Hey folks,
I’m starting to become more familiar with torch. I had a few questions regarding pytorch dependencies.
Q1- Does pytorch require NCCL for a single gpu? If it is mandatory, why is this the case?
Q2- My initial understanding regarding NCCL is that it is mandatory for a distributed training environment; either a single node with multiple GPUs (using NVswitch/NVLINK) or for multi-node training. How does the torch installer communicate with the GPU fabric to figure the GPU topology?
Q3- Furthermore, I would like to have a deeper understanding of the underlying dynamics between the GPU, NCCL and torch. Where should I start? Any help is much appreciated.
No, single GPU use cases won’t use NCCL or another communication library
NCCL ships by default in our PyTorch builds supporting CUDA and thus can be used in addition to e.g. Gloo for multi-GPU workloads. If you are using an NVSwitch/NVLINK setup, I would recommend sticking to NCCL.
I don’t understand the question as the installer (I assume pip in this case?) has no responsibility in mapping the GPU topology.
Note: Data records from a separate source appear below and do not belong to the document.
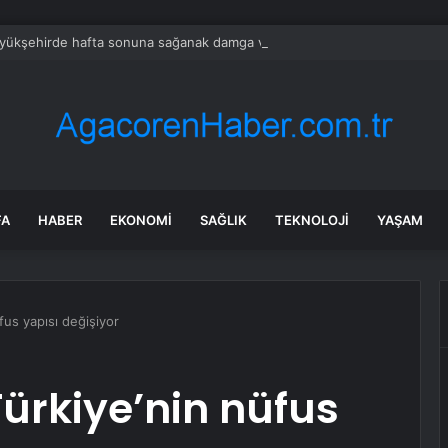
üyükşehirde hafta sonuna sağanak damga vurdu: Yollar kapandı, araçlar 
FA
HABER
EKONOMI
SAĞLIK
TEKNOLOJI
YAŞAM
fus yapısı değişiyor
Türkiye’nin nüfus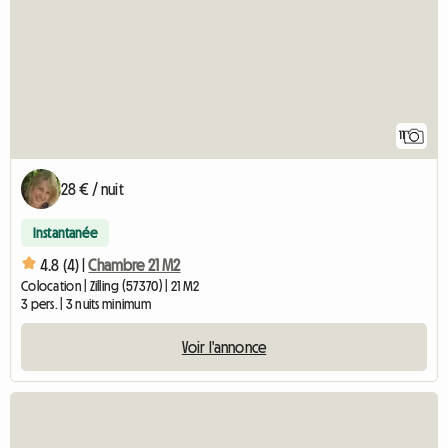
11
28 € / nuit
Instantanée
4.8 (4) |
Chambre 21 M2
Colocation | Zilling (57370) | 21 M2
3 pers. | 3 nuits minimum
Voir l'annonce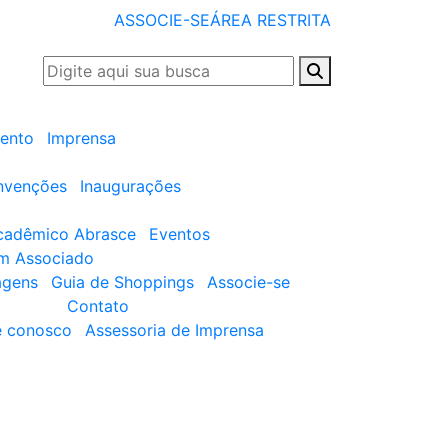
ASSOCIE-SE
ÁREA RESTRITA
ento
Imprensa
nvenções
Inaugurações
cadêmico Abrasce
Eventos
um Associado
agens
Guia de Shoppings
Associe-se
Contato
e conosco
Assessoria de Imprensa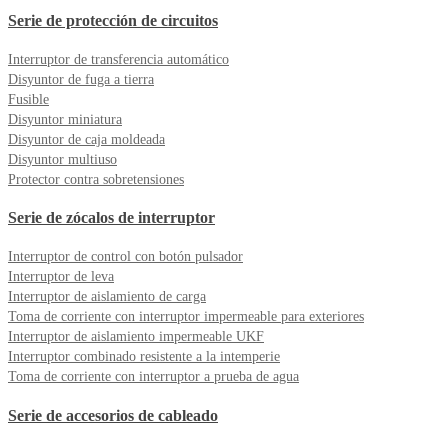
Serie de protección de circuitos
Interruptor de transferencia automático
Disyuntor de fuga a tierra
Fusible
Disyuntor miniatura
Disyuntor de caja moldeada
Disyuntor multiuso
Protector contra sobretensiones
Serie de zócalos de interruptor
Interruptor de control con botón pulsador
Interruptor de leva
Interruptor de aislamiento de carga
Toma de corriente con interruptor impermeable para exteriores
Interruptor de aislamiento impermeable UKF
Interruptor combinado resistente a la intemperie
Toma de corriente con interruptor a prueba de agua
Serie de accesorios de cableado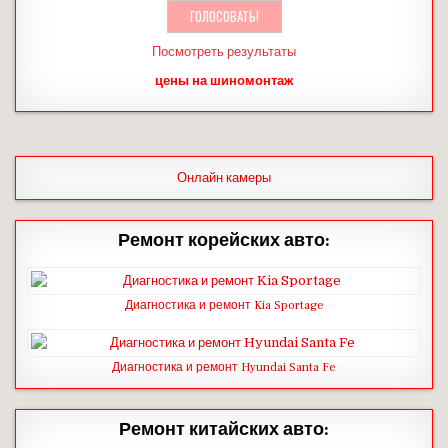
Посмотреть результаты
цены на шиномонтаж
Онлайн камеры
Ремонт корейских авто:
Диагностика и ремонт Kia Sportage
Диагностика и ремонт Hyundai Santa Fe
Ремонт китайских авто: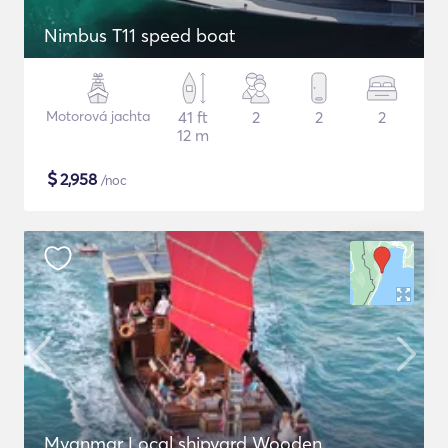
Nimbus T11 speed boat
Motorová jachta
41 ft
2
2
2
12 m
$
2,958
/noc
Myanmar Local shipyard Wooden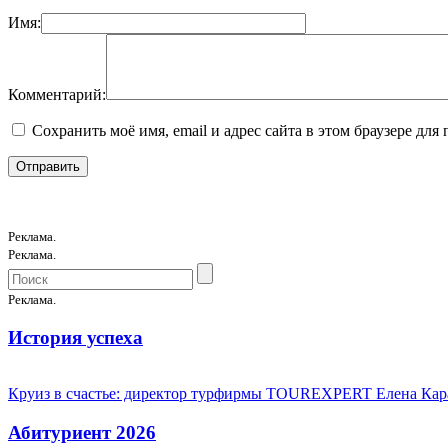
Имя:
Комментарий:
Сохранить моё имя, email и адрес сайта в этом браузере д
Реклама.
Реклама.
Реклама.
История успеха
Круиз в счастье: директор турфирмы TOUREXPERT Елена Кара
Абитуриент 2026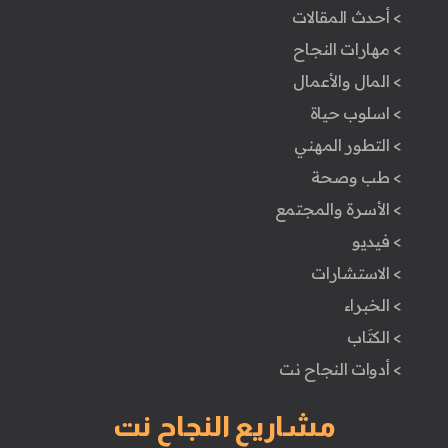
> أحدث المقالات
> مهارات النجاح
> المال والأعمال
> اسلوب حياة
> التطور المهني
> طب وصحة
> الأسرة والمجتمع
> فيديو
> الاستشارات
> الخبراء
> الكتَاب
> أدوات النجاح نت
مشاريع النجاح نت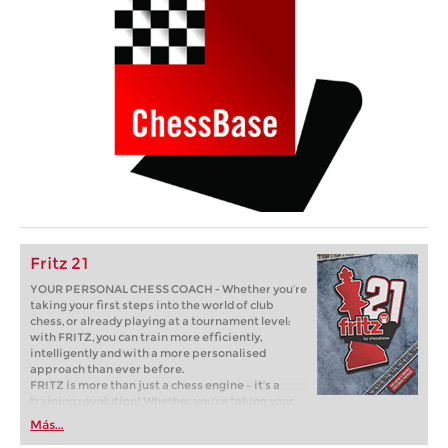
Fritz 21
YOUR PERSONAL CHESS COACH - Whether you’re
taking your first steps into the world of club
chess, or already playing at a tournament level:
with FRITZ, you can train more efficiently,
intelligently and with a more personalised
approach than ever before.
FRITZ is more than just a chess engine – it’s a
training revolution! Whether you’re taking your
first steps into the world of club chess, or already
Más...
playing at a tournament level: with FRITZ, you can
Regarding my second question, sorry if it was vague. I still don’t understand how torch works. I want to have a more clear understanding regarding the interplay between the physical device, the drivers and torch. And yes, I’ve used “pip” . From your answer, It’s my understanding that torch is decoupled from the physical topology of the GPUs. If so, when using torch, who is responsible for using this topology? The programmer? Sorry if its a bit convoluted.
Finally, when should I use Gloo? Multi-gpu without NCCL/NVswitch/NVlink?